I met this person named Peter Defty, who seems to have coined this concept called Optimized Fat Metabolism, or OFM. He introduced me into the science behind what I had already learned empirically for myself. The human body only has around 2000 calories of glycogen reserves at any given time. Unless that is replenished, it will burn quickly. The body will find every little molecule left wherever it is hiding. Blood stream, intestinal tract, kidneys, liver and muscle tissue. A body that is accustomed to supplying the brain and muscles with glycogen, will continue to want to use that source and will fatigue very rapidly when that fails. During high intensity training, such as running, the body will run out of this fuel source after about 2.5 hours or so. For long distance running, this is no bueno. Marathon runners talk about the wall, which is usually when the average runner hits this 2.5 or 3 hour mark. High performance athletes will complete a marathon in under this time frame and therefore avoid this concern, but for normal humans running out of glycogen stores is a big issue. Now we try to come up with ways to replenish this during the activity.
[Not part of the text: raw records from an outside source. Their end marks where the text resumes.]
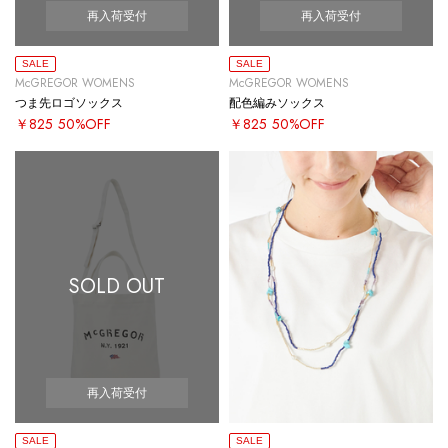
再入荷受付
再入荷受付
SALE
SALE
McGREGOR WOMENS
McGREGOR WOMENS
つま先ロゴソックス
配色編みソックス
￥825
50%OFF
￥825
50%OFF
SOLD OUT
再入荷受付
SALE
SALE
People will load up on carbs ahead of time. Perhaps push that 2000 calorie limit to something like 2500. They will also eat sugary gel packets or drinks. The body might be able to digest some simple sugars fast enough, but usually not. Even a well trained body will not be able to restore the glycogen levels in the blood stream faster than the body burns it during high intensity exercise.
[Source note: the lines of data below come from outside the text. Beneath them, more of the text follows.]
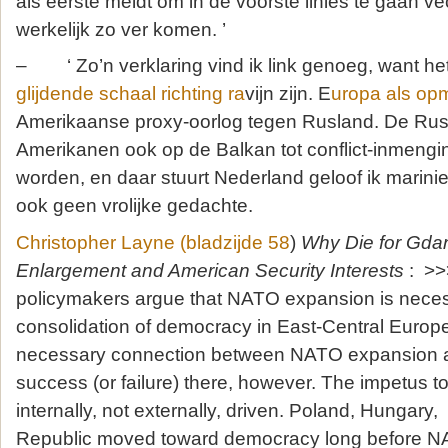
als eerste meldt om in de voorste linies te gaan v
werkelijk zo ver komen. ’
– ‘ Zo’n verklaring vind ik link genoeg, want he
glijdende schaal richting ra
vijn zijn. E
uropa als op
Amerikaanse proxy-oorlog tegen Rusland. De Russ
Amerikanen ook op de Balkan tot conflict-inmeng
worden, en daar stuurt Nederland geloof ik marinier
ook geen vrolijke gedachte.
Christopher Layne (bladzijde 58
)
Why Die for Gd
Enlargement and American Security Interests
: >>
policymakers argue that NATO expansion is necess
consolidation of democracy in East-Central Europe
necessary connection between NATO expansion 
success (or failure) there, however. The impetus t
internally, not externally, driven. Poland, Hungary
Republic moved toward democracy long before 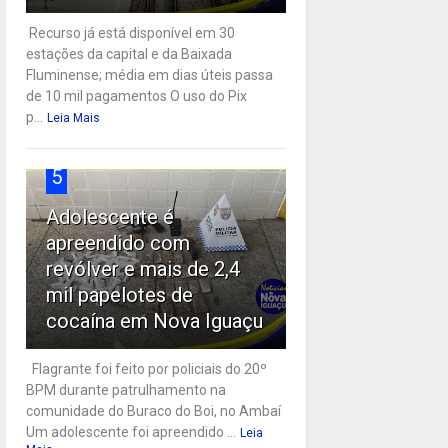
Recurso já está disponível em 30
estações da capital e da Baixada
Fluminense; média em dias úteis passa
de 10 mil pagamentos O uso do Pix
p...
Leia Mais
5
Adolescente é
apreendido com
revólver e mais de 2,4
mil papelotes de
cocaína em Nova Iguaçu
Flagrante foi feito por policiais do 20º
BPM durante patrulhamento na
comunidade do Buraco do Boi, no Ambaí
Um adolescente foi apreendido ...
Leia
I discovered that the human body could and would actually supply the muscles with another source of energy when pushed to do so. This does not happen at the flip of a switch, it takes about 2 – 3 weeks of the body burning fat as a primary source of energy for it to get used to the idea of supplying the brain and muscles with fat as the primary source of energy. You see the human body does not discriminate, any source of energy that is burnable can and will be used to supply the mitochondria in your cells with energy, assuming it has enough electrolytes and water to aid in the transportation process. A trained body, or a body tuned to burn fat (OFM) will use fat store reserve to sustain intense training. I discovered this by accident one day. I was doing a long term fast, but I also had a commitment to run everyday for a year. So I decided to run, but just really slowly while fasting. However, the 3rd or 4th day, I discovered that suddenly I could run with energy. In fact, I could run a long time. What had happened is that my body switched to burning fat as the primary source, was trained to do so, and now I had an abundant supply. Whereas I had little to no glycogen reserves, I had massive stores of fat cells. Most people have around 15 – 20% body fat. Even a highly trained athlete will have around 10%. This means that there should be plenty of energy source to sustain muscle use and for a prolonged period of time!
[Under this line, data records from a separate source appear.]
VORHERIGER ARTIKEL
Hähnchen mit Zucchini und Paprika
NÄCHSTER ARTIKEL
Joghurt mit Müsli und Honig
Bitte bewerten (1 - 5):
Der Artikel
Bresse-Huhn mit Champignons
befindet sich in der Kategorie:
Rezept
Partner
So when I started to run long distances, as long as my body was in a Optimized Fat Metabolism state, then I could go on for a long period of time without fatigue from lack of energy. Muscle fatigue caused by lactic acid build up is another story. I got nervous before my first marathon and started to believe the advertisements that I needed to have glycogen packets with me, and so I did. A few weeks before the marathon I started training with sugary gels to get my stomach used to it. That worked ok, but I had a significant problem. During the actual race, I went to fast, I burned the glycogen stores faster then I could replenish them. I started feeling sick and did not want to eat the gel packs. As a consequence, I really did run out of energy about mile 21, 3 hours into the race. I bonked. I finished, but it took me almost an hour to finish the last 5 miles.

During training months previous, I had ran 30 mile distance training easily with no glycogen packets. In fact there were days that I would just run, forgetting to bring anything but water. I was in a OFM state, and I could handle it. No GI issues, no bonking, just dealing with muscle fatigue. There really is something to Mr. Defty’s idea of a body designed to burn fat during high intensity exercise.